Nella stragrande maggioranza dei casi, quando il criterio (I) non è attribuibile, la questione si risolve nei punti (II) e (III).
Le “tie breaker rules” si possono applicare anche alle singole frazioni del periodo di imposta.
SITUAZIONI PARTICOLARI
abbiamo visto che per evitare le doppie imposizioni conseguenti ad una doppia residenza fiscale, sono nate delle convenzioni (OCSE) tra gli stati aderenti che aiutano a redimere il conflitto di doppia residenza fiscale. Ma queste convenzioni valgono per tutti gli stati?
NO! vi sono dei casi particolare di convenzione tra stato e stato che rispettano regole specifiche. Vediamo le più importanti convenzioni per il cittadino italiano:
- Convenzione tra ITALIA e GERMANIA (vai all’articolo split-year);
- Convenzione tra ITALIA e SVIZZERA (vai ancora all’articolo split-year);
- Convenzione tra ITALIA e GIAPPONE: in questo caso non sono contemplate regole per redimere i conflitti di residenza fiscale, e trovare un accordo relazionando le autorità competenti dei due stati è pressoché impossibile. Quindi per l’italiano espatriato in Giappone si finisce per “prendere per buono” il criterio normativo italiano (norma “domestica”);
- Convenzione tra ITALIA e BULGARIA: in questo caso il criterio (I) della “abitazione permanente” non è contemplato, per cui diventa cruciale il secondo requisito (II) del “centro degli interessi vitali”; nell’impossibilità di determinare questo accordo, si passa al punto (IV);
- Convenzione tra ITALIA e IRLANDA: secondo questa convenzione, per un espatriato italiano, trascorrere almeno 91 giorni l’anno in Irlanda comporta il trasferimento della residenza in Irlanda;
- Convenzione tra ITALIA e SVEZIA: questa convenzione definisce che per uno svedese con doppia residenza (Svezia e Italia), in virtù della disposizione svedese detta “regola dei tre anni”, le Autorità competenti degli Stati contraenti risolvono, di comune accordo, la questione della residenza fiscale, in deroga a quanto previsto dalle “tie-breker rules”.
CONCLUSIONI
in un modo o nell’altro, ogni coppia di stati cerca a modo suo di trovare un accordo per superare il conflitto della doppia residenza fiscale, (che implicherebbe poi una doppia imposizione).

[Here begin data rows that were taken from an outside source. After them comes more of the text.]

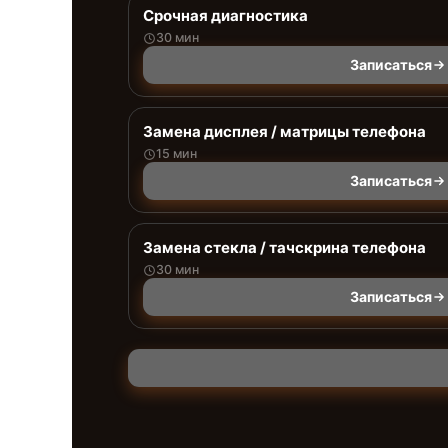
Срочная диагностика
30 мин
Записаться
Замена дисплея / матрицы телефона
15 мин
Записаться
Замена стекла / тачскрина телефона
30 мин
Записаться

La attribuzione della residenza fiscale non è sempre una questione semplice ed inequivocabile. Ancora una volta vale quindi il consiglio di pianificare il proprio espatrio considerando preventivamente i parametri d’attribuzione della residenza concordati tra lo stato di residenza fiscale precedente e successivo, il tutto dipendentemente dalla propria nazionalità. Questa pianificazione aiuterà l’espatriato a raccogliere la documentazione talvolta determinante a sciogliere eventuali contraddittori con le autorità competenti.
Insomma… se avete avuto la forza di informarvi a 360 gradi sullo stato cui intendete espatriare, avrete capito quante cose vadano considerate e studiate. Siete allora d’accordo con me, nel ritenere che non si espatria “per caso”, e che chi lo fa senza cognizione prima o poi torna presto indietro?